[Nummer 5]
Het Congres moet bestendigd worden
Op vrijdag 2 en zaterdag 3 oktober werd op de Campus van de Vrije Universiteit te Brussel het 38e Algemeen-Nederlands Congres georganiseerd.
De opening van de congreswerkzaamheden had al eerder, nl. op 8 november 1980, plaatsgehad.
Gedurende een vol jaar werd door veertien werkgroepen voorbereidend werk geleverd.
De congreswerkzaamheden betroffen diverse terreinen van het maatschappelijk leven zoals leefmilieu, vormings- en ontwikkelingswerk, economie, onderwijs, jeugd, vrouwenbeweging, sport, grensverkeer, het boek, universiteiten, de Franse Nederlanden, toerisme, media, taalunie, universiteit en wetenschap, de Nederlanden in de Wereld.
Op al deze terreinen werd een balans opgemaakt van mogelijkheden en moeilijkheden voor verdere integratie, zowel tussen Noord en Zuid onderling, als van Noord en Zuid ten opzichte van Europa en de wereld.
Het volledig verslag van het congres en de congresresoluties wordt gepubliceerd in een uitgebreid algemeen verslagboek. Een erg beknopt tussentijds verslag vindt u in de Nieuwsbrief die in dit nummer van Neerlandia is gevoegd.
Op 28 november kwam de Programmaraad van het Congres bijeen om aan de congresbesluiten de nodige opvolging te geven.

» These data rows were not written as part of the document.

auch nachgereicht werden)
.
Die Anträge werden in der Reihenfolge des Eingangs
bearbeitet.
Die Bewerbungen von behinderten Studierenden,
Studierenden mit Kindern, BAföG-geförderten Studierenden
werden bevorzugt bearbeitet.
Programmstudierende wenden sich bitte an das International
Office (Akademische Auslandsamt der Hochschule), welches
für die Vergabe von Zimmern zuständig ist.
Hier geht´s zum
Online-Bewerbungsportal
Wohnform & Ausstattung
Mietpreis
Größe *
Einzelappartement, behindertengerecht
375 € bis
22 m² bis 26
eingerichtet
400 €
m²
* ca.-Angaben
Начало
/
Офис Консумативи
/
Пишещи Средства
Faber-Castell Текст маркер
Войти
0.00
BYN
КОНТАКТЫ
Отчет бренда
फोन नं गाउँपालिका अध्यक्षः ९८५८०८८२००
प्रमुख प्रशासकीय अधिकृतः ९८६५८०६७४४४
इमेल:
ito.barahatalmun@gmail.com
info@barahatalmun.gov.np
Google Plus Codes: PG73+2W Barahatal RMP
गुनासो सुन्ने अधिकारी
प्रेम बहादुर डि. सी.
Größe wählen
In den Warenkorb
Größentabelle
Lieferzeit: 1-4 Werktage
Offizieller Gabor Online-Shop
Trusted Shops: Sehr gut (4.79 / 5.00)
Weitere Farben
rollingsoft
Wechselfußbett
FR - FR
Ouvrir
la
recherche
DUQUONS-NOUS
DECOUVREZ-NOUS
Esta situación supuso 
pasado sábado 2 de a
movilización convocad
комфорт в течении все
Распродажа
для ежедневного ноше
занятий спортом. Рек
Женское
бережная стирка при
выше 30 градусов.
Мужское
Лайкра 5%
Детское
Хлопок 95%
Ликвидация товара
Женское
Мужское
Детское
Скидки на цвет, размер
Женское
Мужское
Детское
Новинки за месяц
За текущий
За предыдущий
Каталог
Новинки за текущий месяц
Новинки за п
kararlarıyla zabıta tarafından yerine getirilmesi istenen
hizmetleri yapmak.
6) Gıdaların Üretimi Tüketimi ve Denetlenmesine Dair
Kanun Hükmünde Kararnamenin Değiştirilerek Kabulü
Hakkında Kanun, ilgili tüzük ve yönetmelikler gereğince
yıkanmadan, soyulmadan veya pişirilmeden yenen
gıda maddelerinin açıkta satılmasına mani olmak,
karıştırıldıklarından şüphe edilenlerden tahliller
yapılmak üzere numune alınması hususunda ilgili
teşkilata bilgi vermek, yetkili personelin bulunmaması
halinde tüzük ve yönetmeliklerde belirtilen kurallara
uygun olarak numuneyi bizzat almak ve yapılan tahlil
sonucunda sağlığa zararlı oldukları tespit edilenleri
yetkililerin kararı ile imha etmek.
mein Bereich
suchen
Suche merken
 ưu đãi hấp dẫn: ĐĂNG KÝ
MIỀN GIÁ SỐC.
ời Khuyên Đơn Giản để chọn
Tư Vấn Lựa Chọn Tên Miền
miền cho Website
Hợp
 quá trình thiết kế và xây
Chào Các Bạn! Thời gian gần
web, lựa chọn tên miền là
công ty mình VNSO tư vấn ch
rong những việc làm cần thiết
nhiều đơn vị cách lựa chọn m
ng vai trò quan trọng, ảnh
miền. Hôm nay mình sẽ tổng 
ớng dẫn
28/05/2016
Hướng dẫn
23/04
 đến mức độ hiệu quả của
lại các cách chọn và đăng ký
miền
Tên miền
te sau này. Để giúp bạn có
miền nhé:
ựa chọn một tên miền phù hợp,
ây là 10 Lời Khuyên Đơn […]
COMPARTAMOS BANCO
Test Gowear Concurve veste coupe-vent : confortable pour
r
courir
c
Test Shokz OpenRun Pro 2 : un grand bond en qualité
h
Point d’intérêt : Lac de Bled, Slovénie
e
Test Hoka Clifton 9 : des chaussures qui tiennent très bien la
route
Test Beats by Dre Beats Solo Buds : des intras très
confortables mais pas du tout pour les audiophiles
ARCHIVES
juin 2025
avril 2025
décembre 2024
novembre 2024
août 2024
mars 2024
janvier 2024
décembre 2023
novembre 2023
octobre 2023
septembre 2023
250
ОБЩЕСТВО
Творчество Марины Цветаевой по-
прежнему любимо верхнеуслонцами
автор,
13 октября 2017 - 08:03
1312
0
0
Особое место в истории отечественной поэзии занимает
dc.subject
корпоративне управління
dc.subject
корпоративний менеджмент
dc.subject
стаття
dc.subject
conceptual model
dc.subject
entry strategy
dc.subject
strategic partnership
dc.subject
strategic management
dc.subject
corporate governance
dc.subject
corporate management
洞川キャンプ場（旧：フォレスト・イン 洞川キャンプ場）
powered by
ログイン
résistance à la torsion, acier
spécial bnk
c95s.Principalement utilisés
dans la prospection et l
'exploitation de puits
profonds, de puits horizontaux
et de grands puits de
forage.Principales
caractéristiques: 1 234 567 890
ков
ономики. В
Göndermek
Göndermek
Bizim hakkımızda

Bestendiging van de tot dusver geleverde inspanningen inzake de bundeling en bevordering van de integratiebeweging was overigens een unanieme wens van het Congres. In die zin wordt door het Congresbestuur bij de landelijke overheden gepleit voor steun bij de bestendiging van het vast congressecretariaat.
Tijdens de voorbereiding van het Congres en tijdens de eigenlijke Congresmanifestatie is voortdurend gebleken dat naast het zeer omvangrijke terrein dat aan de Taalunie en aan de Culturele Akkoorden is toegemeten, grote behoefte bestaat om ook op andere terreinen van het maatschappelijk leven de Noord-Zuid integratie gestalte te geven.
In hun besluit van 4 februari 1975 hebben de bevoegde Nederlandse en Vlaamse ministers overigens uitdrukkelijk gesteld dat het integratiestreven niet uitsluitend de taal maar het ruimere gebied van de culturele samenwerking bestrijkt.